### MATERIAL PROVIDED
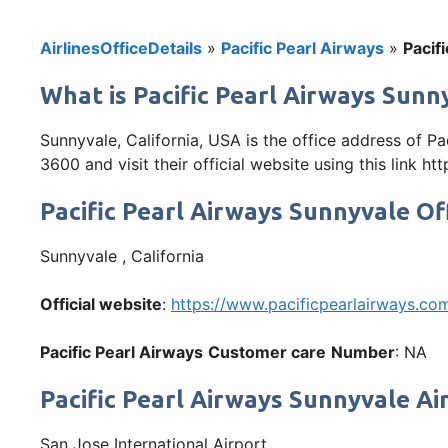
AirlinesOfficeDetails
»
Pacific Pearl Airways
»
Pacif
What is Pacific Pearl Airways Sunny
Sunnyvale, California, USA is the office address of P
3600 and visit their official website using this link 
Pacific Pearl Airways Sunnyvale Of
Sunnyvale , California
Official website
:
https://www.pacificpearlairways.co
Pacific Pearl Airways
Customer care
Number
: NA
Pacific Pearl Airways Sunnyvale Ai
San Jose International Airport,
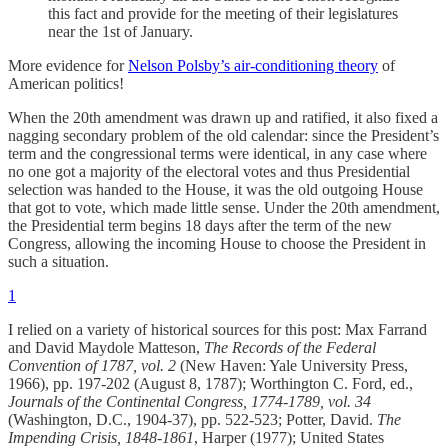
this fact and provide for the meeting of their legislatures
near the 1st of January.
More evidence for
Nelson Polsby’s air-conditioning theory
of
American politics!
When the 20th amendment was drawn up and ratified, it also fixed a
nagging secondary problem of the old calendar: since the President’s
term and the congressional terms were identical, in any case where
no one got a majority of the electoral votes and thus Presidential
selection was handed to the House, it was the old outgoing House
that got to vote, which made little sense. Under the 20th amendment,
the Presidential term begins 18 days after the term of the new
Congress, allowing the incoming House to choose the President in
such a situation.
1
I relied on a variety of historical sources for this post: Max Farrand
and David Maydole Matteson,
The Records of the Federal
Convention of 1787, vol. 2
(New Haven: Yale University Press,
1966), pp. 197-202 (August 8, 1787); Worthington C. Ford, ed.,
Journals of the Continental Congress, 1774-1789, vol. 34
(Washington, D.C., 1904-37), pp. 522-523; Potter, David.
The
Impending Crisis, 1848-1861
, Harper (1977); United States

### REQUIRED WORK
Find the line with "1966), pp. 197-202". Transcribe it and every line after it exactly, through the end of the records above, and nothing else.

### TASK SOLUTION
1966), pp. 197-202 (August 8, 1787); Worthington C. Ford, ed.,
Journals of the Continental Congress, 1774-1789, vol. 34
(Washington, D.C., 1904-37), pp. 522-523; Potter, David.
The
Impending Crisis, 1848-1861
, Harper (1977); United States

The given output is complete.